Transcriptome studies provide a useful perspective for expounding the molecular mechanisms of gene functions, cellular reactions, and different biological processes [30]. High-throughput sequencing (HTS) has recently been used to obtain transcriptome data for nonmodel species and provide valuable genomic information, especially for species without genomic sequences [31]. Second-generation sequencing (e.g., Illumina sequencing) has high-throughput capabilities, provides high-quality readings and enables very accurate research on gene expression and quantification. However, existing transcriptome analyses are based on incomplete genomic sequences and incomplete gene annotations. The fragmentation of genes assembled from second-generation sequencing data (usually 100–150 base pairs [bp] in length), which are limited by read length, results in a lack of information on full-length transcripts. With the advantage of an average read length of 10–15 kb, in combination with multifragment library screening technology, single-molecule real-time sequencing, also known as third-generation sequencing (e.g., PacBio sequencing), achieves transcript analysis without the need for splicing, overcomes the limitations of unigenes assembled from short spliced sequences and incomplete transcript structures in traditional second-generation transcriptomes, and can directly obtain all high-quality transcriptome information of single-RNA molecules from the 5′ end to the 3′ end. Third-generation sequencing is applicable to species without genomic sequences and has been used in extensive applications [32,33,34,35,36].
In view of this, the present study carried out third-generation de novo transcriptome sequencing of C. porrectum leaf tissue for the first time and sequenced the expression profiles of leaf tissues from three different chemotypes (linalool chemotype, eucalyptol chemotype and camphor chemotype) of C. porrectum to reveal information on the transcriptome features of C. porrectum. Using kyoto encyclopedia of genes and genomes (KEGG) pathway analysis technology, we explored the genes of C. porrectum involved in the metabolism pathways of terpenoids and further analyzed the differentially expressed genes (DEGs) of monoterpenoids in the three different chemotypes. We also preliminarily screened candidate genes for the biosynthesis of several important monoterpenoids. qRT-PCR verification of candidate genes was performed, and key genes in the synthesis of monoterpenoids, such as linalool, eucalyptol and camphor, were screened. This study lays a foundation for the cloning of key genes in the synthesis of important monoterpenoids of C. porrectum, functional research, and the genetic improvement and study of the special economic values of C. porrectum.

2. Results

2.1. The Composition of Leaf Extracts from Different Chemotypes of C. porrectum

The leaf essential oil of three chemotypes (the eucalyptol chemotype, Y_L1, Y_L2 and Y_L3; the linalool chemotype, F_L1, F_L2 and F_L3; the camphor chemotype, N_L1, N_L2 and N_L3) of C. porrectum were extracted by steam distillation, and the chemical constituents of the leaf essential oil were analyzed by GC/MS. The oil yields of the eucalyptol chemotype, linalool chemotype and camphor chemotype were 11.5–16.5 mg/g, 18.6–21.4 mg/g and 6.1–9.6 mg/g, respectively. A total of 32 compounds were detected in the leaf essential oil, with 20 monoterpenoids, 10 sesquiterpenoids and 2 phenolic compounds. The total content of monoterpenoids accounted for more than 88.04% of the total content of essential oils. In the three chemotypes, the content of the first-principal-component compound was much higher than that of other compounds. The eucalyptol content accounted for more than 34.48% of total content in the eucalyptol chemotype, the linalool content accounted for more than 77.58% of the total content in the linalool chemotype, and the camphor content accounted for more than 92.47% of the total content in the camphor chemotype, that is, the monoterpenoids were almost pure camphor (Table 1).
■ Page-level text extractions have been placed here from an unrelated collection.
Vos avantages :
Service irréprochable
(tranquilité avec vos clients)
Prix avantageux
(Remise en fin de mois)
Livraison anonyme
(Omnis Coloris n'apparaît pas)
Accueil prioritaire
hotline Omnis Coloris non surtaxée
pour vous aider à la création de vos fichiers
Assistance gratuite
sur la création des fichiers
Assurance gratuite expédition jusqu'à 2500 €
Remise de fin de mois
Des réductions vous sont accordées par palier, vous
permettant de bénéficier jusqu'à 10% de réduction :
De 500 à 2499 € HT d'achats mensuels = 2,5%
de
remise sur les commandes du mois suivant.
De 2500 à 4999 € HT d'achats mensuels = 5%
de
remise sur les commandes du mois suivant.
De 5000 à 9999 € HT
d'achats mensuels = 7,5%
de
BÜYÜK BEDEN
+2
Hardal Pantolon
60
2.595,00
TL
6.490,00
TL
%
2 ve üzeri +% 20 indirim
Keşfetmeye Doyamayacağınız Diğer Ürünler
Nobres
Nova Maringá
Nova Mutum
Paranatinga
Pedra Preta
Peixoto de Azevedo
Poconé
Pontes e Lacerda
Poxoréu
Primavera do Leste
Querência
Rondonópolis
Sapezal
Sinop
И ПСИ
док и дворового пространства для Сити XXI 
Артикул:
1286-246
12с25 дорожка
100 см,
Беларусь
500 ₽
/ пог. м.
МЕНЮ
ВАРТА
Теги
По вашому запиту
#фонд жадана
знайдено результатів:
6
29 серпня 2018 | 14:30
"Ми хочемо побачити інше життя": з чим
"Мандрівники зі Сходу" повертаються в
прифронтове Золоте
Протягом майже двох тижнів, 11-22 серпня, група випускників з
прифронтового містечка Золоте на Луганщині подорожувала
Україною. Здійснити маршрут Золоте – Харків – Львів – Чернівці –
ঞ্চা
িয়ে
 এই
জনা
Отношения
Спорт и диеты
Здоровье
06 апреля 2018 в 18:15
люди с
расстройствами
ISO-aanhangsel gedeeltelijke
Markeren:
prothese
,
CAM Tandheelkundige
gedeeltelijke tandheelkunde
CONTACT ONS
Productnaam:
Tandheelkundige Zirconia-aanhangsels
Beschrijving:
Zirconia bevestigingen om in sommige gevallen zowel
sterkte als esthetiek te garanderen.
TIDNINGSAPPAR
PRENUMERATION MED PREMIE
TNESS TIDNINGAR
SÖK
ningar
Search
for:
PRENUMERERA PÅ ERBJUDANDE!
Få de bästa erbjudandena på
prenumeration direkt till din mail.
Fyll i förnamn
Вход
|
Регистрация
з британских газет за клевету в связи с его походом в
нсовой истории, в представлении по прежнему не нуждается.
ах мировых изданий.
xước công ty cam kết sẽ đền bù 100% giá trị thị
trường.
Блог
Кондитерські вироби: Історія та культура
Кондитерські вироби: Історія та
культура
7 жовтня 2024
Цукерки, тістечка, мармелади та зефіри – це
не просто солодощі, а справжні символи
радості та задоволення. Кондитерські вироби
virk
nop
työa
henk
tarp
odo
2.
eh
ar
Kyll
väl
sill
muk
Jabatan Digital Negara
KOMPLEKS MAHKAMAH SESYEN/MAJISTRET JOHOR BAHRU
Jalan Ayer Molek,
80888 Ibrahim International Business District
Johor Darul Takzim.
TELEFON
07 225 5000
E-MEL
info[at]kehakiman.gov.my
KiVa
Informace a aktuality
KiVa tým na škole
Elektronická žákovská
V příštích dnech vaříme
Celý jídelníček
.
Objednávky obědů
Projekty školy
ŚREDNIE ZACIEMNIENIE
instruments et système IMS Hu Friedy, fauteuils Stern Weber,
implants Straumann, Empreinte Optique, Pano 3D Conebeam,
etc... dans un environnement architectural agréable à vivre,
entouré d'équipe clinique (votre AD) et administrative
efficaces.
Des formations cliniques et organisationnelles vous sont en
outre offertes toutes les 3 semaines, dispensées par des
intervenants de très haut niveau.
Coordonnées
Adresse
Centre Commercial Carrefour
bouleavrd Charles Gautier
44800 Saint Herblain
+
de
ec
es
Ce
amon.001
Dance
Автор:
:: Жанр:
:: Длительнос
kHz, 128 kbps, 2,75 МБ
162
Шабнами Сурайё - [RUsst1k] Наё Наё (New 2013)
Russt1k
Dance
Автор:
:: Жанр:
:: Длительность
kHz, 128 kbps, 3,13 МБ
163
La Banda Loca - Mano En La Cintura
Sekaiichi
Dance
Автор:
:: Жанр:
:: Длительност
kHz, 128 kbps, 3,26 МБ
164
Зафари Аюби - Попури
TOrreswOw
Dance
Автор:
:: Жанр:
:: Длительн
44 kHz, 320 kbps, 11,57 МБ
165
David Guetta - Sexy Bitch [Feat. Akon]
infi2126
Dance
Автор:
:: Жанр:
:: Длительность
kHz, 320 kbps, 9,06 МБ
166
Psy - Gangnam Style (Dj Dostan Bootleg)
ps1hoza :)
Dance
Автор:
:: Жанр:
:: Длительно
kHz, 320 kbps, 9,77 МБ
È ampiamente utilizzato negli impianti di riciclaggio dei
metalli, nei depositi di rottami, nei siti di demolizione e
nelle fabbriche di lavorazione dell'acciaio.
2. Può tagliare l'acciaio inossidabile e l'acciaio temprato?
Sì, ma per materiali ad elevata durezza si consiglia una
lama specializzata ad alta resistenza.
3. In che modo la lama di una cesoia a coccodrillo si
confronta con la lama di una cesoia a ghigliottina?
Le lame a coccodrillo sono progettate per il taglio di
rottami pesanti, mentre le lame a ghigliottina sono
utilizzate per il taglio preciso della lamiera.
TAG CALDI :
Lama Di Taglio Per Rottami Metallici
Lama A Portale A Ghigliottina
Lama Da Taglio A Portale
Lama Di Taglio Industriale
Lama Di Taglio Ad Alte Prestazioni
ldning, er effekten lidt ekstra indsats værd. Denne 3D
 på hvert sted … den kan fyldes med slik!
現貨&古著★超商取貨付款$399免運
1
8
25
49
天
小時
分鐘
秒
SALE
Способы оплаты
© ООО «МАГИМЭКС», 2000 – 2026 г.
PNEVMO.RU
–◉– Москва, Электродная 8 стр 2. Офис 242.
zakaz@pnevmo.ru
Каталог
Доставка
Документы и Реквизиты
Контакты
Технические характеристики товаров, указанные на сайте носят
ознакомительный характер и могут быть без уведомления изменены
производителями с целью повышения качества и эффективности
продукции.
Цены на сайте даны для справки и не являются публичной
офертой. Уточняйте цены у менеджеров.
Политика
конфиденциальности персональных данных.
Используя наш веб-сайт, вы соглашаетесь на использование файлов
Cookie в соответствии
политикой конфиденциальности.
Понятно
2.2. RNA Sequencing and Transcriptomic Assembly

Full-length transcriptome of C. porrectum was generated from normalized full-length cDNAs from pooled poly(A) RNA of one sample (leaf) and subjected to single molecule real-time (SMRT) sequencing via the PacBio Sequel system. In total, two SMRT cells generated 9,624,949 subreads (13.3 Gb); the average read length was 1389.96 bp and an N50 were 2147 bp. A total of 683,767 reads of insert (ROIs) were generated and 104,062 those sequences containing two primers and a poly-A tail were identified as full-length reads of inserts(ROIs), which were subsequently classified into chimeric and nonchimeric reads. Of these ROIs, 289,102 were identified as full-length non-chimeric (FLNC) reads with an average read length 2819.5 bp (Figure 1a). Full-length nonchimeric sequences were clustered, and with the Quiver algorithm, each cluster was corrected and integrated into a consensus sequence. The consensus sequence output by Quiver was divided into low-quality sequences (low QV, LQ) and high-quality sequences (high QV, HQ). A total of 213586 full-length consensus transcripts, including 133,966 HQ (> 99% accuracy) transcripts and 79620 LQ transcripts, were generated. Information on each library of clustered reads is shown in Table S1, and the sequence length and sequence quality of the low-QV and high-QV sequences were compared (Figure S1). Subsequent analyses only used high-QV consensus sequences. Iso-Seq produced more unigenes with lengths > 2000 bp than Illumina sequencing.
These results indicated that PacBio Iso-Seq provides a practical method for producing full-length transcripts without assembly steps and is an important improvement for transcriptome studies of species without reference genomes.
Library clusters and high-quality sequences obtained after error correction were finally merged to eliminate redundancy. After this process, the transcriptome of C. porrectum had a total of 104,062 transcripts with a total of 306,337,921 bp; the average sequence length was 2944 bp, and the N50 length was 5449 bp (Table 2). For the length distribution of subreads, see Figure 1b, and the length distribution of nonredundant transcripts is shown in Figure 1c.
After clustering and error correction, the TransDecoder software was used to identify the candidate coding regions in each transcript. First, the longest open reading frame was extracted. Then, using BLAST, the SwissProt database was compared with Hmmscan to search for homology to Pfam domains to predict the coding regions. A total of 89,103 complete transcripts were obtained. The details of the prediction results are listed in Table 3, and the coding sequence(CDS) length distribution is shown in Figure 1d.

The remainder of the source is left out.